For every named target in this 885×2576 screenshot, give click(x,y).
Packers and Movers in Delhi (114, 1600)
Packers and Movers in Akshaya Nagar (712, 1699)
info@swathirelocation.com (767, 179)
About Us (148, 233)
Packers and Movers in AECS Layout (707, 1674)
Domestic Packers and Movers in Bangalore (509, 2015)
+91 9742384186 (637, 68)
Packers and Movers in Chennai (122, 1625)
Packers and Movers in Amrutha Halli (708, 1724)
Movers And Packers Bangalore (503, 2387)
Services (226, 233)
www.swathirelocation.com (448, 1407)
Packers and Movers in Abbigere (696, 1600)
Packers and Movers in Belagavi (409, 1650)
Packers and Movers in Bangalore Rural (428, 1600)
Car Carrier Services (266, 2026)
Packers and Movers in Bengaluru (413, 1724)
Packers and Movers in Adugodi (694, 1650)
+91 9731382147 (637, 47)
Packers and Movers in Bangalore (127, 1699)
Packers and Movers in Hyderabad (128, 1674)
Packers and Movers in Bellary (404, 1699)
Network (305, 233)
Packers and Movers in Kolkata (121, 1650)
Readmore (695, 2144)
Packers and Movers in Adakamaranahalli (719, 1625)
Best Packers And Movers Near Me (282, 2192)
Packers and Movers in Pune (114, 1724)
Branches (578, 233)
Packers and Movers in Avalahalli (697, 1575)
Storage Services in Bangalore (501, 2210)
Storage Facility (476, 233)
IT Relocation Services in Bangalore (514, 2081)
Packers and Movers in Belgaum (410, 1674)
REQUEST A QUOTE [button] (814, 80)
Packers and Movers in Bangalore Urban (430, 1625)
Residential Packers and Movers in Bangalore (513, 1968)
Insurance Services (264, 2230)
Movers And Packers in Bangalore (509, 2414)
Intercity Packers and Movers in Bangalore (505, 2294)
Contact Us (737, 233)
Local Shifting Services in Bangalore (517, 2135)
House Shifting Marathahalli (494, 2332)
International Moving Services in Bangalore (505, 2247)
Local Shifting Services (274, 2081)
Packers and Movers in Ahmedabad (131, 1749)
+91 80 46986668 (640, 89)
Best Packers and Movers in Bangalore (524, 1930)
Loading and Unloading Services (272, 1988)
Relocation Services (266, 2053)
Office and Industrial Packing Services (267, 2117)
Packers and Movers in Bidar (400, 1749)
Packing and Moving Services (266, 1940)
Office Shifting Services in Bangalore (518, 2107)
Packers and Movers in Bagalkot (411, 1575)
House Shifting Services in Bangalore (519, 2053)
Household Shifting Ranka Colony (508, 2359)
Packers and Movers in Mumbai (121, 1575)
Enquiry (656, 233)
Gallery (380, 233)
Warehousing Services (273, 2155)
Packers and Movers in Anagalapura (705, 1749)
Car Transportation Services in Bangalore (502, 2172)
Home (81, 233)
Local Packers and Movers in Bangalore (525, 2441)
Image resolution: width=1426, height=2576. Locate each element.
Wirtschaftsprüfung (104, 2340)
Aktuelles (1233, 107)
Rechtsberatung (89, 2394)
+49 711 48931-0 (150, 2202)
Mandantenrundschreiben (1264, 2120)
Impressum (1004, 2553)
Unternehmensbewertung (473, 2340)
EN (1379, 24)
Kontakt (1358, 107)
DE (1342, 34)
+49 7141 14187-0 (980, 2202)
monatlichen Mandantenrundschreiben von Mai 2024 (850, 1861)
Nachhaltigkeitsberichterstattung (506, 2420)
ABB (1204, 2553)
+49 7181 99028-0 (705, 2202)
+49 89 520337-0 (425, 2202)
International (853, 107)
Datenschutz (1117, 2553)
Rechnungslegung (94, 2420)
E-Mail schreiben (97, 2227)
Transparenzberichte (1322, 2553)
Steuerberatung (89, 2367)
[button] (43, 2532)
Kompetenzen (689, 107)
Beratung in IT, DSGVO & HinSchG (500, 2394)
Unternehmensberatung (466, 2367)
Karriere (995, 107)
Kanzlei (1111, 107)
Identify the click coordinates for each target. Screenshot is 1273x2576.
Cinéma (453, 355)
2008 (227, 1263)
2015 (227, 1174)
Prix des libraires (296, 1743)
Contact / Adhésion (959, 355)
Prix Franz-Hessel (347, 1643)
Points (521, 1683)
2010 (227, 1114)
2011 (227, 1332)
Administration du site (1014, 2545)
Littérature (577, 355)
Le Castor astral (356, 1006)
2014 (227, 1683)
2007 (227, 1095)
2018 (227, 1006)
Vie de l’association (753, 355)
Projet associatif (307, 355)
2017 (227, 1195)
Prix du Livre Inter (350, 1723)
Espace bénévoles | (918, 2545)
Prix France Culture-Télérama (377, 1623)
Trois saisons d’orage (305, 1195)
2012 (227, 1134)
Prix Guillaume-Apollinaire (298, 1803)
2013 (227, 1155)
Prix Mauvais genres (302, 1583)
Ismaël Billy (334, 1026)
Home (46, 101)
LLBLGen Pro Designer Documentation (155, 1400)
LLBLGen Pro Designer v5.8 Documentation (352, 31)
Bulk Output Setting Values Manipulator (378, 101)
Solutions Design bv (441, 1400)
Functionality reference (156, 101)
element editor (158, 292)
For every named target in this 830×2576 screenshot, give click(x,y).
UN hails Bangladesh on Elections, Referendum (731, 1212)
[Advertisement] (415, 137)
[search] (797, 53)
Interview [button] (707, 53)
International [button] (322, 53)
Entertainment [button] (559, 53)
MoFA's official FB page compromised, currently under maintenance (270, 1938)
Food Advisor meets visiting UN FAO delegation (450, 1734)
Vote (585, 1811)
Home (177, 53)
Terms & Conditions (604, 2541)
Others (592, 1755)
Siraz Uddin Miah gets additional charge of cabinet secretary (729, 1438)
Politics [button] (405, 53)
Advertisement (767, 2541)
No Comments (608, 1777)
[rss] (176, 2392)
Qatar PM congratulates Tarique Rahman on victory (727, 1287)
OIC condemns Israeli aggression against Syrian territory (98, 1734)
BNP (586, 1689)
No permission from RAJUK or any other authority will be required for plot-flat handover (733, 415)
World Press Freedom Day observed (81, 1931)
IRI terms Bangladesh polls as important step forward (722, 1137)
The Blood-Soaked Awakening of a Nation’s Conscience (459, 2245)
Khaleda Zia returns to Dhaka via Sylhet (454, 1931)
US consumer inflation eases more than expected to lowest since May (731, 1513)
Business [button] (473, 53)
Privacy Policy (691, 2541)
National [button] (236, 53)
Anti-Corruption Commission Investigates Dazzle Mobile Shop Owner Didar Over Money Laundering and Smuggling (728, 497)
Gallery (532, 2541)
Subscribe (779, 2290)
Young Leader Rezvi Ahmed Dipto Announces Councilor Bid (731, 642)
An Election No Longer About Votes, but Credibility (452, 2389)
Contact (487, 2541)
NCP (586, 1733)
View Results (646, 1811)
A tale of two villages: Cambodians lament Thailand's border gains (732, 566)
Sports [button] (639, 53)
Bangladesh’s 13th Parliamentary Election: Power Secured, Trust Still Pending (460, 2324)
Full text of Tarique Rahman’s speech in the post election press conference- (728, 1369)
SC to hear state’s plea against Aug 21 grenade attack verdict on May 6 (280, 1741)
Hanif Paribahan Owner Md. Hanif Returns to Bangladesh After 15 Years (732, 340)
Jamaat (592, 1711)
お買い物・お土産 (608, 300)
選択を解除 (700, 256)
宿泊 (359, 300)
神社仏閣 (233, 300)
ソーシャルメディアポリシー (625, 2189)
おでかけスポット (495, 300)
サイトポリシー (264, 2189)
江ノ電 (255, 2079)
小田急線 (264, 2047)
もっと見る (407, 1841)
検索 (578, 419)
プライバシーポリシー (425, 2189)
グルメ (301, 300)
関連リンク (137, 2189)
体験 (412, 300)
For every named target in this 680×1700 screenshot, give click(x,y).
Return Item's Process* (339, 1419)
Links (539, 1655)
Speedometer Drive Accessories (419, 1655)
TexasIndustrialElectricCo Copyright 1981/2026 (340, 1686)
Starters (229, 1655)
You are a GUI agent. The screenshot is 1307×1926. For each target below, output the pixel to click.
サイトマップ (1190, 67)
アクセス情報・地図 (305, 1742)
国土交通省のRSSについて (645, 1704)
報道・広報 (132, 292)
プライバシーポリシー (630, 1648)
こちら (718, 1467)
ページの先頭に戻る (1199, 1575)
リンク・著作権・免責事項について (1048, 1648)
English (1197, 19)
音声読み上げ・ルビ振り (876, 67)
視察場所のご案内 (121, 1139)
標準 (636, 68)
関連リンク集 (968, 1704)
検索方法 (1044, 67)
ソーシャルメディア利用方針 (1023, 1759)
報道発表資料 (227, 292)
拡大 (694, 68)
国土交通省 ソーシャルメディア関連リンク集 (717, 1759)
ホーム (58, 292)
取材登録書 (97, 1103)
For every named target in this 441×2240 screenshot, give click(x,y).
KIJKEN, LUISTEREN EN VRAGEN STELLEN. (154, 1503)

******

◆ What to work on
The response must consist solely of the lines from the first line of the entries through the line containing "9731382147 (637, 47)", repeated exactly.

◆ Reply
For every named target in this 885×2576 screenshot, give click(x,y).
Packers and Movers in Delhi (114, 1600)
Packers and Movers in Akshaya Nagar (712, 1699)
info@swathirelocation.com (767, 179)
About Us (148, 233)
Packers and Movers in AECS Layout (707, 1674)
Domestic Packers and Movers in Bangalore (509, 2015)
+91 9742384186 (637, 68)
Packers and Movers in Chennai (122, 1625)
Packers and Movers in Amrutha Halli (708, 1724)
Movers And Packers Bangalore (503, 2387)
Services (226, 233)
www.swathirelocation.com (448, 1407)
Packers and Movers in Abbigere (696, 1600)
Packers and Movers in Belagavi (409, 1650)
Packers and Movers in Bangalore Rural (428, 1600)
Car Carrier Services (266, 2026)
Packers and Movers in Bengaluru (413, 1724)
Packers and Movers in Adugodi (694, 1650)
+91 9731382147 (637, 47)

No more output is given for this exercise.